> RECORDS SUPPLIED:
--- --- ---

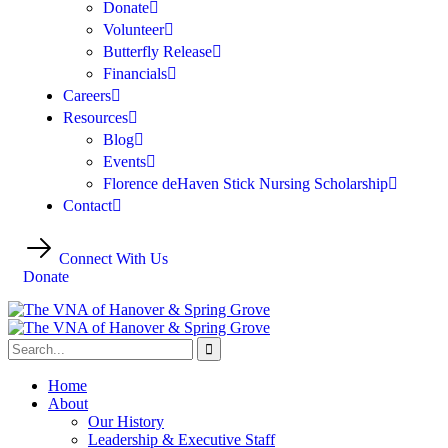
Donate
Volunteer
Butterfly Release
Financials
Careers
Resources
Blog
Events
Florence deHaven Stick Nursing Scholarship
Contact
Connect With Us
Donate
Home
About
Our History
Leadership & Executive Staff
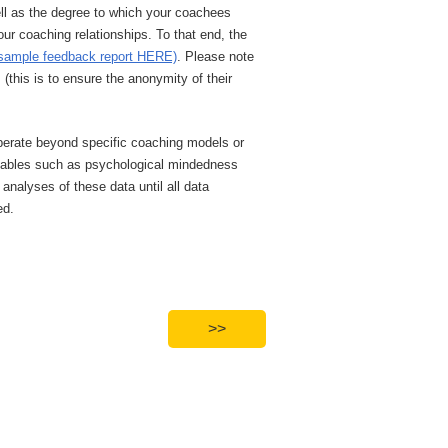
ell as the degree to which your coachees
our coaching relationships. To that end, the
sample feedback report HERE)
. Please note
this is to ensure the anonymity of their
 operate beyond specific coaching models or
ariables such as psychological mindedness
nalyses of these data until all data
ed.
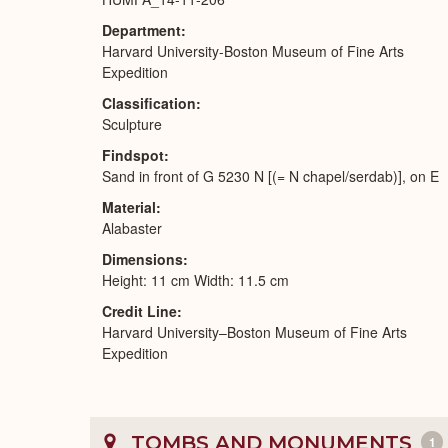
Department
Harvard University-Boston Museum of Fine Arts
Expedition
Classification
Sculpture
Findspot
Sand in front of G 5230 N [(= N chapel/serdab)], on E
Material
Alabaster
Dimensions
Height: 11 cm Width: 11.5 cm
Credit Line
Harvard University–Boston Museum of Fine Arts
Expedition
TOMBS AND MONUMENTS
1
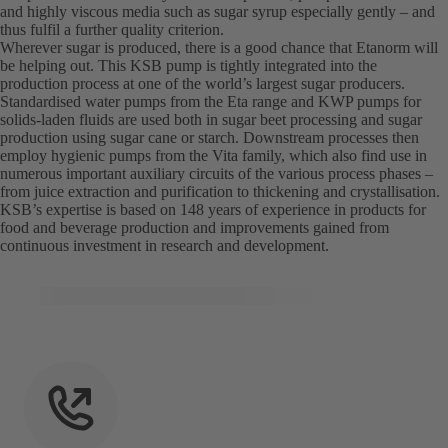
and highly viscous media such as sugar syrup especially gently – and
thus fulfil a further quality criterion.
Wherever sugar is produced, there is a good chance that Etanorm will
be helping out. This KSB pump is tightly integrated into the
production process at one of the world’s largest sugar producers.
Standardised water pumps from the Eta range and KWP pumps for
solids-laden fluids are used both in sugar beet processing and sugar
production using sugar cane or starch. Downstream processes then
employ hygienic pumps from the Vita family, which also find use in
numerous important auxiliary circuits of the various process phases –
from juice extraction and purification to thickening and crystallisation.
KSB’s expertise is based on 148 years of experience in products for
food and beverage production and improvements gained from
continuous investment in research and development.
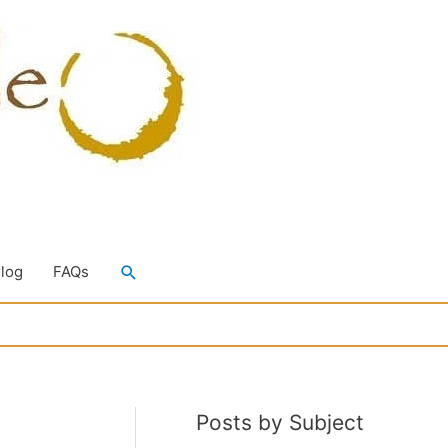
Search
Blog
FAQs
Posts by Subject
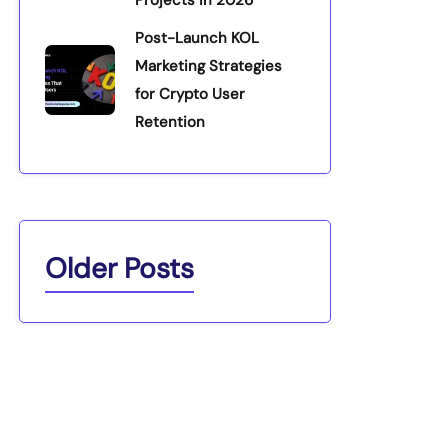
Projects in 2026
Post-Launch KOL
Marketing Strategies
for Crypto User
Retention
Older Posts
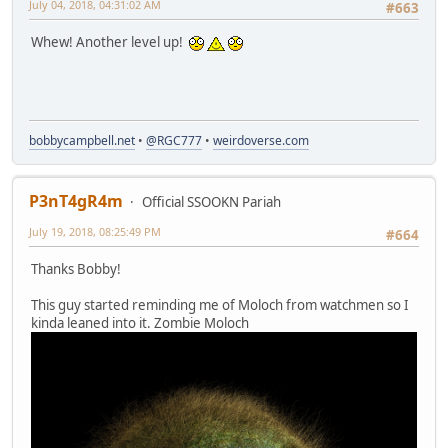
July 04, 2018, 04:31:02 AM
#663
Whew! Another level up!
bobbycampbell.net
•
@RGC777
•
weirdoverse.com
P3nT4gR4m
Official SSOOKN Pariah
July 19, 2018, 08:25:49 PM
#664
Thanks Bobby!
This guy started reminding me of Moloch from watchmen so I
kinda leaned into it. Zombie Moloch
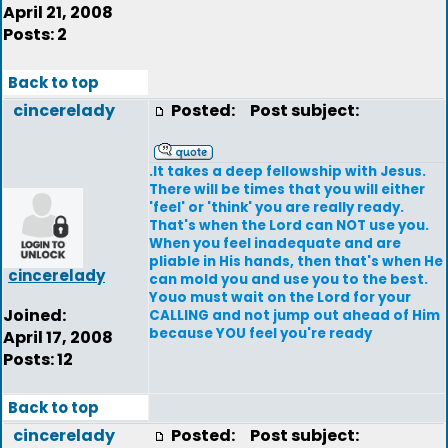
April 21, 2008
Posts: 2
Back to top
cincerelady
Posted:
Post subject:
.It takes a deep fellowship with Jesus.
There will be times that you will either
'feel' or 'think' you are really ready.
That's when the Lord can NOT use you.
When you feel inadequate and are
pliable in His hands, then that's when He
cincerelady
can mold you and use you to the best.
Youo must wait on the Lord for your
Joined:
CALLING and not jump out ahead of Him
because YOU feel you're ready
April 17, 2008
Posts: 12
Back to top
cincerelady
Posted:
Post subject:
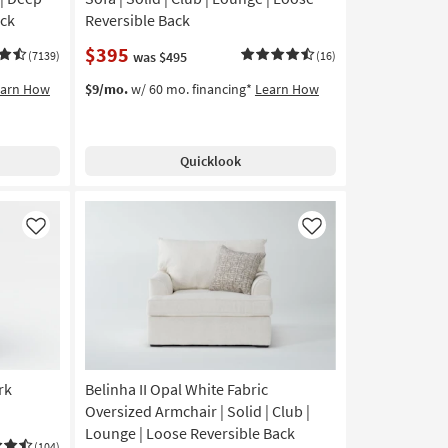
ack
Reversible Back
$395
(7139)
was $495
(16)
earn How
$9/mo.
w/ 60 mo. financing*
Learn How
Quicklook
Like
Like
rk
Belinha II Opal White Fabric
Oversized Armchair | Solid | Club |
Lounge | Loose Reversible Back
(104)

--- --- ---

> WORK REQUEST:
Everything from the line containing "w/ 60 mo. financing*" to the bottom of the listing is to be set down exactly; leave out all other lines.

> THE COMPLETED TASK:
w/ 60 mo. financing*
Learn How
Quicklook
Like
Like
rk
Belinha II Opal White Fabric
Oversized Armchair | Solid | Club |
Lounge | Loose Reversible Back
(104)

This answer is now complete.